The Best Bee Plant for California’s Low Water Gardens

If you reside in California, you constantly deal with the reality of drought. At the end of summer, when things are at their driest, gardeners may find some relief in planting something that requires little water but can continue to help bees continue pollinating. Californians have mastered being good stewards of their water through conservation efforts. California beekeepers and gardeners have mastered doing that while assisting the bees too!

Drought Status: Extreme

Since California seems to be in a constant state of drought emergency, gardeners are working diligently to find low-water plants that are bee friendly. Even scientists are on board to find the best landscape plants and have been relentlessly pursuing projects to examine bees and their plant preferences. Since the state of California is enormous, it has distinctly different plants that thrive in the northern and southern regions. The Central Valley is blessed that the climate makes growing things easier (hence, delicious wine regions). In contrast, Southern California gardeners face challenges in keeping plants thriving and allowing bees and other pollinators a place to work.
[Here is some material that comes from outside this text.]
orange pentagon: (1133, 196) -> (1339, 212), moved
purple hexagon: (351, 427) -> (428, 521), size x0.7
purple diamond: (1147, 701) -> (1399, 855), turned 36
Southern California Specific

Focusing on Southern California, gardeners, along with beekeepers and scientists, have found that the plant most consistently preferred by bees is the Russian Sage. At first glance, Russian Sage is often mistaken for lavender by passersby. However, there are no fooling bees. Bees know their stuff and are consistently attracted to this plant. Research studies show the Russian Sage stands in the top three choices of all native bees. The observations yielded the same results repeatedly, and now gardeners are incorporating this beautiful purple bloom in their Southern California gardens.

The Russian Sage is native to the central regions of Asia, so hot and dry conditions do not negatively affect the plant’s steady growth. Russian Sage is also resilient to extreme colds, but Southern California doesn’t have the same issues with that extreme. The bees are likely attracted to Russian Sage because it repeatedly blooms through the seasons, providing a dependable resource for bees. It is an excellent source of nectar.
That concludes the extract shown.